Re: [PATCH RFC] xfs: drop SYNC_WAIT from xfs_reclaim_inodes_ag during slab reclaim

From: Chris Mason <clm@fb.com>
To: Dave Chinner <david@fromorbit.com>
Cc: linux-xfs@vger.kernel.org
Subject: Re: [PATCH RFC] xfs: drop SYNC_WAIT from xfs_reclaim_inodes_ag during slab reclaim
Date: Mon, 17 Oct 2016 09:30:05 -0400	[thread overview]
Message-ID: <e0c37926-a670-98b6-4bd7-b438def130bd@fb.com> (raw)
In-Reply-To: <20161017015251.GU23194@dastard>

On 10/16/2016 09:52 PM, Dave Chinner wrote:
> On Sun, Oct 16, 2016 at 08:24:33PM -0400, Chris Mason wrote:
>> On Sun, Oct 16, 2016 at 09:34:54AM +1100, Dave Chinner wrote:
>>> On Fri, Oct 14, 2016 at 08:27:24AM -0400, Chris Mason wrote:
>>>>
>>>> Hi Dave,
>>>>
>>>> This is part of a series of patches we're growing to fix a perf
>>>> regression on a few straggler tiers that are still on v3.10.  In this
>>>> case, hadoop had to switch back to v3.10 because v4.x is as much as 15%
>>>> slower on recent kernels.
>>>>
>>>> Between v3.10 and v4.x, kswapd is less effective overall.  This leads
>>>> more and more procs to get bogged down in direct reclaim Using SYNC_WAIT
>>>> in xfs_reclaim_inodes_ag().
>>>>
>>>> Since slab shrinking happens very early in direct reclaim, we've seen
>>>> systems with 130GB of ram where hundreds of procs are stuck on the xfs
>>>> slab shrinker fighting to walk a slab 900MB in size.  They'd have better
>>>> luck moving on to the page cache instead.
>>>
>>> We've already scanned the page cache for direct reclaim by the time
>>> we get to running the shrinkers. Indeed, the amount of work the
>>> shrinkers do is directly controlled by the amount of work done
>>> scanning the page cache beforehand....
>>>
>>>> Also, we're going into direct reclaim much more often than we should
>>>> because kswapd is getting stuck on XFS inode locks and writeback.
>>>
>>> Where and what locks, exactly?
>>
>> This is from v4.0, because all of my newer hosts are trying a
>> variety of patched kernels.  But the traces were very similar on
>> newer kernels:
>>
>> # cat /proc/282/stack
>> [<ffffffff812ea2cd>] xfs_buf_submit_wait+0xbd/0x1d0
>> [<ffffffff812ea6e4>] xfs_bwrite+0x24/0x60
>> [<ffffffff812f18a4>] xfs_reclaim_inode+0x304/0x320
>> [<ffffffff812f1b17>] xfs_reclaim_inodes_ag+0x257/0x370
>> [<ffffffff812f2613>] xfs_reclaim_inodes_nr+0x33/0x40
>> [<ffffffff81300fb9>] xfs_fs_free_cached_objects+0x19/0x20
>> [<ffffffff811bb13b>] super_cache_scan+0x18b/0x190
>> [<ffffffff8115acc6>] shrink_slab.part.40+0x1f6/0x380
>> [<ffffffff8115e9da>] shrink_zone+0x30a/0x320
>> [<ffffffff8115f94f>] kswapd+0x51f/0x9e0
>> [<ffffffff810886b2>] kthread+0xd2/0xf0
>> [<ffffffff81770d88>] ret_from_fork+0x58/0x90
>> [<ffffffffffffffff>] 0xffffffffffffffff
>>
>> This one hurts the most.  While kswapd is waiting for IO, all the
>> other reclaim he might have been doing is backing up.
>
> Which says two things: the journal tail pushing nor the background
> inode reclaim threads are keeping up with dirty inode writeback
> demand. Without knowing why that is occurring, we cannot solve the
> problem.
>
>> The other common path is the pag->pag_ici_reclaim_lock lock in
>> xfs_reclaim_inodes_ag.  It goes through the trylock loop, didn't
>> free enough, and then waits on the locks for real.
>
> Which is the "prevent hundreds of threads from all issuing inode
> writeback concurrently" throttling. Working as designed.
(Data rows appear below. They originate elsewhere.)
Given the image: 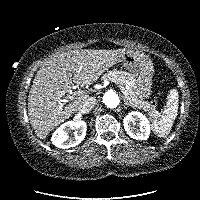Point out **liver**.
I'll return each instance as SVG.
<instances>
[{
	"label": "liver",
	"instance_id": "6515ba94",
	"mask_svg": "<svg viewBox=\"0 0 200 200\" xmlns=\"http://www.w3.org/2000/svg\"><path fill=\"white\" fill-rule=\"evenodd\" d=\"M126 51L125 48L77 49L47 59L37 71L28 96V116L35 134L44 139L78 110L85 97H90V91L85 90L77 93L69 104L63 102L73 83L91 85L96 82Z\"/></svg>",
	"mask_w": 200,
	"mask_h": 200
}]
</instances>
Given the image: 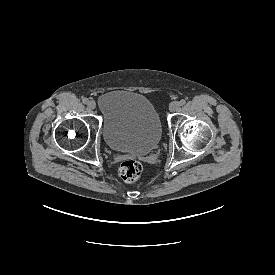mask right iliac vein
Listing matches in <instances>:
<instances>
[{
	"mask_svg": "<svg viewBox=\"0 0 275 275\" xmlns=\"http://www.w3.org/2000/svg\"><path fill=\"white\" fill-rule=\"evenodd\" d=\"M88 107L90 109H95L96 108V102L94 100L89 101Z\"/></svg>",
	"mask_w": 275,
	"mask_h": 275,
	"instance_id": "right-iliac-vein-1",
	"label": "right iliac vein"
}]
</instances>
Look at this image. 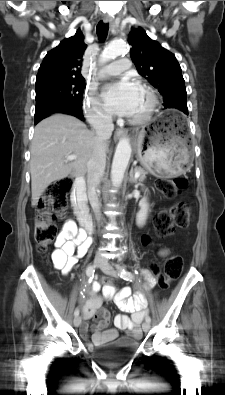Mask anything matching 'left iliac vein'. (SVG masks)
I'll use <instances>...</instances> for the list:
<instances>
[{
	"mask_svg": "<svg viewBox=\"0 0 225 395\" xmlns=\"http://www.w3.org/2000/svg\"><path fill=\"white\" fill-rule=\"evenodd\" d=\"M101 270L106 274L111 277H118L117 272L114 270V268L109 264L107 260H104L103 264L100 266ZM142 329L144 332H148L150 330V323L145 321L142 325Z\"/></svg>",
	"mask_w": 225,
	"mask_h": 395,
	"instance_id": "left-iliac-vein-1",
	"label": "left iliac vein"
}]
</instances>
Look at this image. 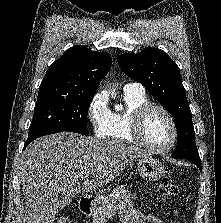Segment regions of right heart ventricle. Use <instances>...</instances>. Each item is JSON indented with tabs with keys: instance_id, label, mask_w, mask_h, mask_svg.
<instances>
[{
	"instance_id": "1",
	"label": "right heart ventricle",
	"mask_w": 221,
	"mask_h": 223,
	"mask_svg": "<svg viewBox=\"0 0 221 223\" xmlns=\"http://www.w3.org/2000/svg\"><path fill=\"white\" fill-rule=\"evenodd\" d=\"M124 102L126 105L124 111L110 113V127L107 136L113 142L131 143L133 139L129 133V127L133 114L150 101L145 91H127L124 92Z\"/></svg>"
}]
</instances>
Ok, I think we're just not on the same page about how kswapd is 
designed.  So instead of worrying about some crusty old kernel, lets 
talk about that for a minute.  I'm not trying to explain kswapd to you, 
just putting what I'm seeing from the shrinker in terms of how kswapd 
deals with dirty pages:

LRUs try to keep the dirty pages away from kswapd in hopes that 
background writeback will clean them instead of kswapd.

When system memory pressure gets bad enough, kswapd will call pageout(). 
  This includes a check for congested bdis where it will skip the IO 
because it doesn't want to wait on busy resources.

The main throttling mechanism is to slow down the creation of new dirty 
pages via balance_dirty_pages().

IO is avoided from inside kswapd because there's only one kswapd 
per-numa node.  It is trying to take a global view of the freeable 
memory in the node, instead of focusing on any one individual page.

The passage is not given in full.